Frage an Susanne Mittag von Dietmar S. bezüglich Gesellschaftspolitik, soziale Gruppen
Sehr geehrte Frau Mittag,
Sie sind u.a. auch im Vorstand des Deutschen Schützenbundes als Vizepräsidentin Bildung verantwortlich. Demnächst ist die Abstimmung zur Umsetzung der EU-Feuerwaffenrichtlinie in Deutschland anhängig. In der Expertenanhörung wurde nicht zuletzt aus berufenen Fachkreisen der Polizei deutlich verneint, daß die über die Vorgaben der Richtlinie mehr als deutlich hinausgehenden Verschärfungen deutscher Lesart keinerlei weiteren Sicherheitsgewinn in unserem Land bringen. Es würde u.a. nur sinnlose zusätzliche und kaum zu überwachende Bürokratie mit Kosten im zweistelligen Millionenbreich verursacht. Noch dazu haben BMI Seehofer und sein Staatssekretär Mayer "nicht ganz korrekte" Angaben zu den Fakten gemacht. Ganz nebenbei beobachte nicht nur ich sondern viele im Ehrenamt der Vorstandsarbeit in einem Schützenverein tätige zunehmend enorme Probleme in der Nachwuchsgewinnung, da durch die andauernde politische Diskussion, die leider auch eine entsprechend negativ einseitige Medienbegleitung erfährt, Legalwaffenbesitzern/Schießsport betreibenden zunehmend ein Ruch erwachsen ist, der es nahezu unmöglich macht, unbedarften Eltern die positive Entscheidung zu fällen, dem Wunsch und Interesse ihrer Kinder am Sportschießen unterstützend zu folgen. Wie stehen Sie zur Thematik, insbesondere zur Umsetzung der EU-Waffenrichtlinie?
Sehr geehrter Herr Schmutzer,
ich danke Ihnen für Ihre Post. Sie haben mich angeschrieben, um Ihrem Unmut über die anstehende Waffenrechtsänderung Ausdruck zu verleihen. Ich finde es gut, dass Sie sich für den Prozess interessieren und sich inhaltlich einbringen. Tatsächlich waren manche der Urteile, die nach Einreichen des Gesetzes durch das Ministerium über das Gesetz, den Weg dorthin und die Mitwirkenden darin gefällt wurden, dennoch etwas vorschnell. Wir hatten ja erst die 1. Lesung, was einer Vorstellung des Gesetzes entspricht, um danach in die Verhandlungen zu gehen.
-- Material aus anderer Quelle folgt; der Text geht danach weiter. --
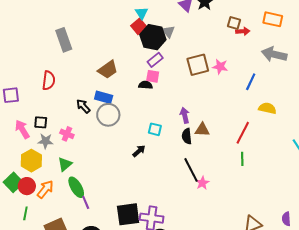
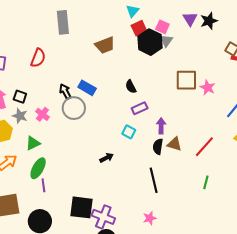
cyan triangle: (142, 13) -> (133, 11), moved
purple rectangle: (155, 60) -> (140, 108), moved
brown trapezoid: (108, 70) -> (105, 45), moved
pink square: (153, 76) -> (162, 27), moved
black semicircle: (146, 85) -> (131, 87), turned -136
gray circle: (108, 115) -> (74, 108), moved
red line: (243, 133) -> (204, 147), moved
black arrow: (139, 151) -> (107, 158), moved
pink star: (202, 183) -> (150, 218), moved
green ellipse: (76, 187) -> (38, 168), turned 45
Um uns ein umfassendes Bild zu machen fand am 11. November 2019 eine Öffentliche Sachverständigenanhörung statt. Danach haben wir mit dem Koalitionspartner in mehreren längeren Gesprächen ausführlich und intensiv über praxisorientierte Änderungen des Gesetzentwurfes beraten. Die Beratungen sind nunmehr abgeschlossen und der Gesetzentwurf wurde am 13. Dezember im Plenum des Deutschen Bundestages beschlossen. Uns war bei den Beratungen sehr wichtig, dass wir den Sicherheitsaspekt in den Vordergrund stellen und vor allem Extremisten und Verfassungsfeinde entwaffnen. Es ging keinesfalls darum, Sportschützen einem „Generalverdacht“ auszusetzen, wie dies vielfach kritisiert worden war, sondern im Gegenteil: Künftig gilt für sie mehr Verlässlichkeit, Rechtssicherheit und Praktikabilität.
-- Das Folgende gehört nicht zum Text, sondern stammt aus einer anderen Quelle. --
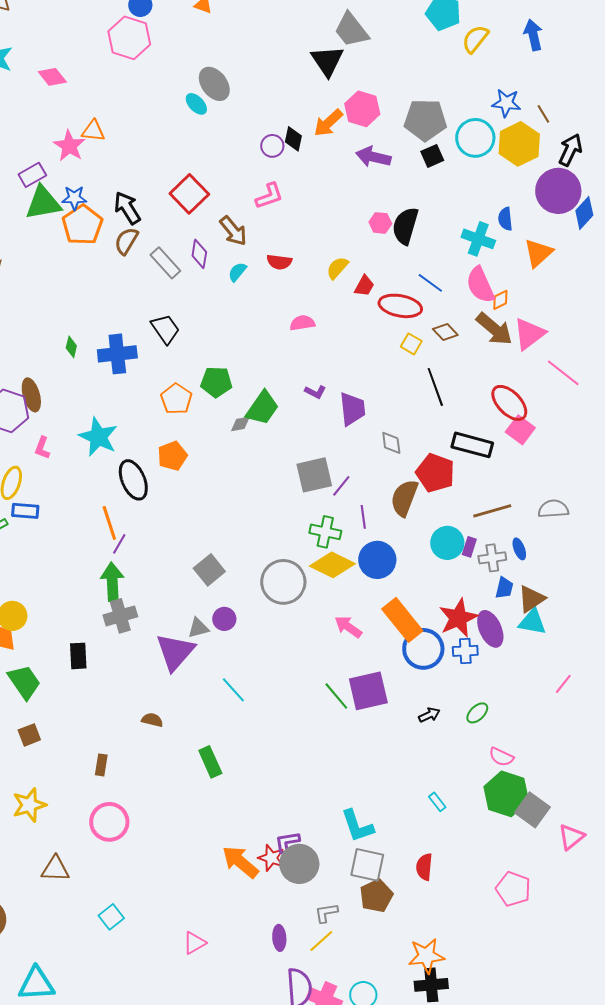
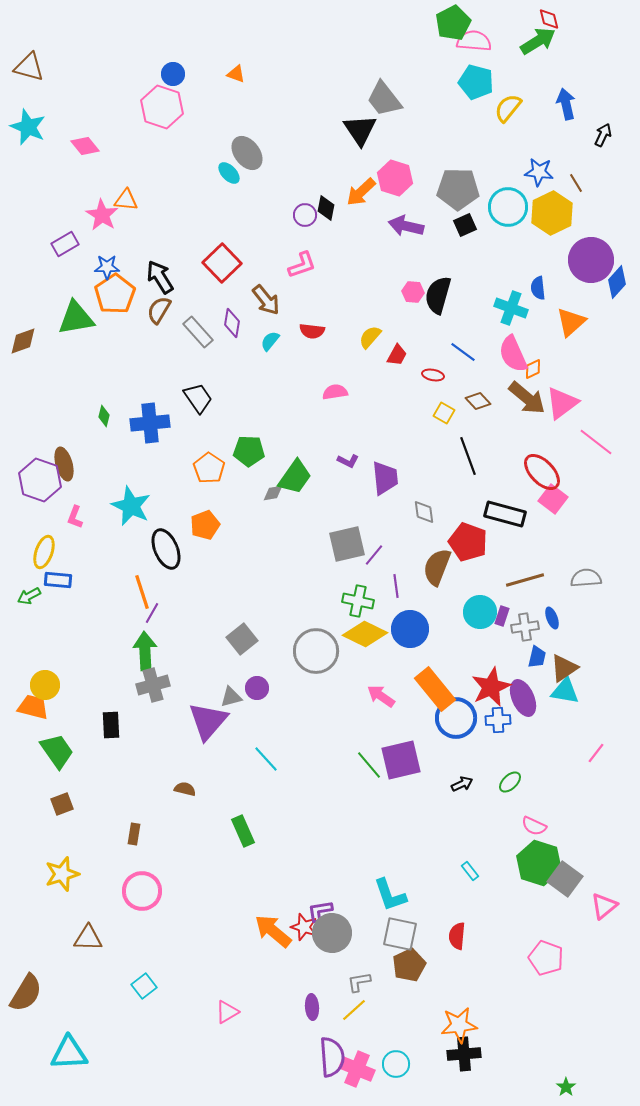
black arrow: (570, 150) -> (603, 135), moved, size x0.7
green triangle: (43, 203) -> (76, 318), moved
red ellipse: (400, 306) -> (433, 375), size x0.5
Ich möchte Ihnen im Folgenden kurz die vereinbarten Änderungen zum Gesetzentwurf darstellen.
Wir haben uns mit dem Koalitionspartner und dem Bundesinnenministerium darauf geeinigt, dass Bedürfnisprüfungen (§§ 4 und 14 WaffG-E) bezüglich Fortbestehens (nicht bezüglich Erwerbs) einer waffenrechtlichen Erlaubnis nach fünf und nach zehn Jahren erfolgen sollen (entgegen der bisherigen Dreijahresregelung). Dabei sollen die Sportschützen in den letzten beiden Jahren vor der Prüfung (also für die Jahre 4 und 5 sowie 9 und 10) folgende Schießtrainings nachweisen: Mit einer erlaubnispflichtigen Waffe mindestens einmal im Quartal oder sechsmal verteilt über ein Jahr. Dies gilt pro Waffengattung, der Nachweis muss also einmal für Kurz- und einmal für Langwaffen erfolgen. Wie ursprünglich vorgesehen bleibt es dabei, dass nach zehn Jahren künftig die Mitgliedschaft in einem Schießsportverein ausreicht, um das Fortbestehen des Bedürfnisses zu begründen.
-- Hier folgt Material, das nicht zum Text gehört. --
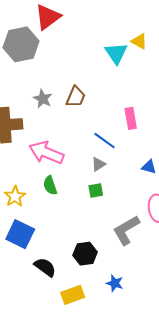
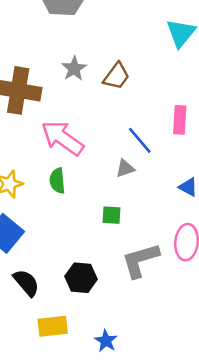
green square: (96, 191) -> (112, 215), moved
blue star: (115, 283) -> (106, 341), moved

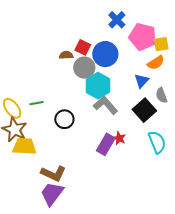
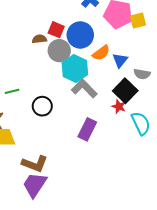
orange semicircle: (156, 63) -> (101, 53), moved
gray semicircle: (161, 95) -> (142, 74), turned -56
red star: (119, 138) -> (119, 106), moved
Auf die Gelbe Waffenbesitzkarte wird es künftig eine Begrenzung auf zehn Waffen geben, es sei denn der Sportschütze kann einen höheren Bedarf gesondert nachweisen. Weitere Waffen kann der Sportschütze ggf. mit gesondertem Bedürfnisnachweis über die Grüne Waffenbesitzkarte erwerben.
Zur Prüfung der Erlaubnis bei Erstantrag oder Folgeprüfung kann die Waffenbehörde künftig zur Sachverhaltsaufklärung in begründeten Einzelfällen künftig auch das persönliche Erscheinen des Antragstellers oder Erlaubnisinhabers verlangen. Dies insbesondere, wenn Zweifel an der Zuverlässigkeit oder der persönlichen Eignung bestehen.
Geeinigt haben wir uns auch darauf, dass bis Ende 2025 die Bescheinigung über das Bestehen des Bedürfnisses durch die Vereine erfolgen kann, danach nur noch durch die Verbände. Die Verbände benötigen eine Übergangsfrist zur Herstellung der technischen und personellen Kapazitäten.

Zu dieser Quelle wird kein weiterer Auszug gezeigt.